I due adesso sono in piedi, si osservano, forse sarebbe meglio dire si studiano. La ragazza pare abbia accantonato i modi ricercati, e il suo sguardo è meno sicuro di sé. L’uomo forse ha vergogna nel mostrare di essere attratto da lei, eppure non la perde di vista, pur proseguendo nel cercare di ignorarla. Si muovono lentamente, sembrano attratti l’uno dall’altra, ma in qualche maniera ognuno di loro conserva la propria individualità. Assieme tornano al tavolo, prendono in mano quei fogli guardandosi per un momento a fondo negli occhi, poi leggono, seppure in silenzio:
Non siamo diversi, ci assomigliamo, ma solo aiutandoci potremo diventare migliori, e solo migliorando potremo pensare un giorno di avere vissuto davvero, oltre questo incubo individualistico.

Bruno Magnolfi

martedì 1 febbraio 2011

Le solite pecore.


            
            Via, pensava l’uomo camminando a passo svelto lungo il marciapiede; via da qui, da questi luoghi dove non c’è niente, solo indifferenza, grigiore, e una miriade di persone lontane l’una dall’altra, come se pur sfiorandosi continuamente ognuna mostrasse integra in questo modo la propria individualità.  Lungo la strada c’era il solito traffico del pomeriggio, la giornata era piena di nuvole, tutto prometteva una serata qualsiasi.

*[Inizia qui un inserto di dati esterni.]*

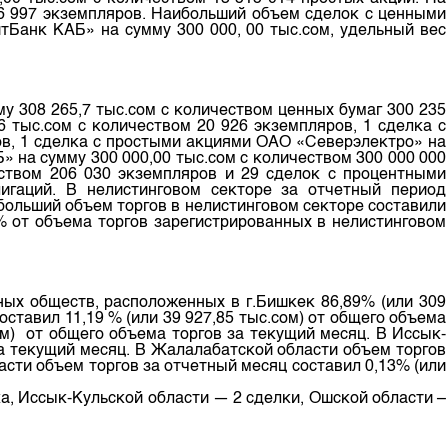
26 997 экземпляров. Наибольший объем сделок с ценными
Банк КАБ» на сумму 300 000, 00 тыс.сом, удельный вес
у 308 265,7 тыс.сом с количеством ценных бумаг 300 235
 тыс.сом с количеством 20 926 экземпляров, 1 сделка с
в, 1 сделка с простыми акциями ОАО «Северэлектро» на
 на сумму 300 000,00 тыс.сом с количеством 300 000 000
ством 206 030 экземпляров и 29 сделок с процентными
гаций. В нелистинговом секторе за отчетный период
ибольший объем торгов в нелистинговом секторе составили
% от объема торгов зарегистрированных в нелистинговом
ных обществ, расположенных в г.Бишкек 86,89% (или 309
оставил 11,19 % (или 39 927,85 тыс.сом) от общего объема
ом) от общего объема торгов за текущий месяц. В Иссык-
за текущий месяц. В Жалалабатской области объем торгов
асти объем торгов за отчетный месяц составил 0,13% (или
ка, Иссык-Кульской области — 2 сделки, Ошской области –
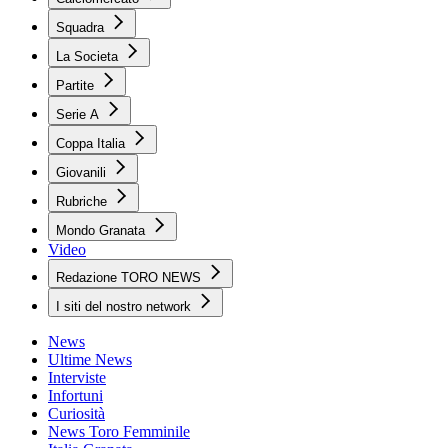
Squadra
La Societa
Partite
Serie A
Coppa Italia
Giovanili
Rubriche
Mondo Granata
Video
Redazione TORO NEWS
I siti del nostro network
News
Ultime News
Interviste
Infortuni
Curiosità
News Toro Femminile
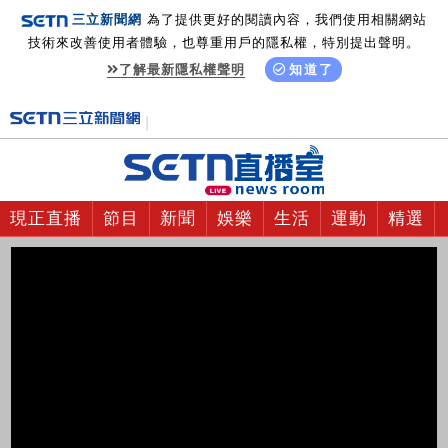
三立新聞網
為了提供更好的閱讀內容，我們使用相關網站
技術來改善使用者體驗，也尊重用戶的隱私權，特別提出聲明。
了解最新隱私權聲明
知道了
現正直播
節目
新聞
娛樂
生活
運動
精選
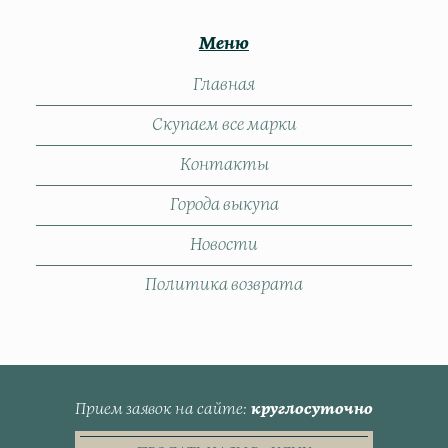
Меню
Главная
Скупаем все марки
Контакты
Города выкупа
Новости
Политика возврата
Прием заявок на сайте
круглосуточно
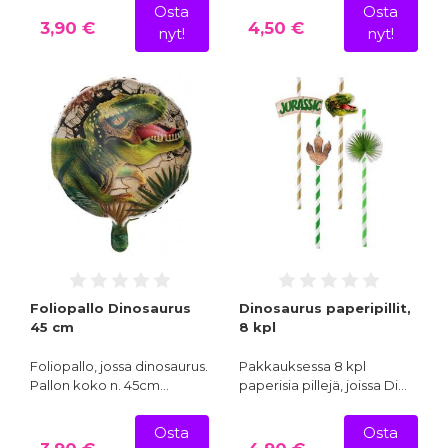
Osta
Osta
3,90 €
4,50 €
nyt!
nyt!
Foliopallo Dinosaurus
Dinosaurus paperipillit,
45 cm
8 kpl
Foliopallo, jossa dinosaurus.
Pakkauksessa 8 kpl
Pallon koko n. 45cm…
paperisia pillejä, joissa Di…
Osta
Osta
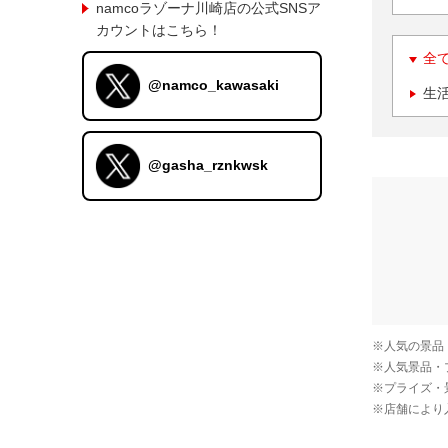
namcoラゾーナ川崎店の公式SNSア
カウントはこちら！
全
@namco_kawasaki
生
@gasha_rznkwsk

Le mani restavano sprofondate nelle tasche della sua giacca, il suo sguardo, privo di qualsiasi ottimismo, continuava a guardare lo spazio avanti a sé, senza un interesse preciso, se non quello di muoversi, procedere verso qualcosa, una meta qualsiasi. Sul largo piazzale si apriva un centro commerciale, la gente andava e veniva attraversando le porte a vetri scorrevoli, e alcuni stazionavano là fuori, a fumare e a parlare tra loro.
            Forse sarebbe stato possibile confondersi tra tutti, passeggiare osservando le vetrine dei negozi e lasciare quei suoi pensieri ad un altro momento, pensava l’uomo, ma qualcosa lo spingeva a prendere una decisione, a definire le idee che parevano nella sua testa ormai come un treno in piena corsa, così si fermò davanti ad un gruppetto di persone solo per immaginarsi di dire loro con voce alta, richiamando l’attenzione anche di altri, che tutto ciò maggiormente evidente era che nulla di quanto si stava compiendo aveva senso. Probabilmente qualcuno avrebbe sorriso, altri sarebbero rimasti in silenzio, senza comprendere i motivi che spingevano l’uomo a dire cose del genere. Lui non si sarebbe preoccupato di niente, se non di dare seguito a quelle sue parole, giusto per confermare quanto era insulsa la vita osservata da quel suo punto di vista.
            Invece rimase in silenzio ad osservare qualche espressione di coloro che proseguivano a fumare e a parlare di cose leggere che parevano senza particolare importanza. In fondo lui sapeva benissimo che sarebbe stato impossibile scuotere le coscienze in quella maniera, così rimase ancora qualche minuto là in mezzo, senza risolversi a niente, e infine riprese la sua camminata, senza altri indugi. Cosa c’era di male, pensava, nel dire agli altri ciò che passava nella sua testa, sarebbe stato anzi un suo preciso dovere comportarsi così, se non fosse stato per quella odiosa paura di non riuscire a spiegare adeguatamente le cose che a lui apparivano evidenti.
            Camminò ancora a lungo senza risolversi ad andare verso un luogo preciso, osservò l’espressione di ogni persona che incrociava lungo quei marciapiedi, cercò di concentrarsi ancora sulle sue idee, e quando infine tornò nei pressi di quel piazzale, proprio di fronte al centro commerciale, l’uomo si rese conto che c’era il solito gruppetto là fuori, anche se costituito da altre persone rispetto a poco prima. Stavolta non stette neppure a fermarsi, non si preoccupò minimamente di quale potesse essere il risultato, e passando là in mezzo, come se parlasse con tutti e con nessuno in particolare, alzò la testa e diresse lo sguardo ben fermo in avanti, dicendo con voce distesa: siamo soltanto delle pecore, lasciando così tutti perplessi ad osservarlo con curiosità.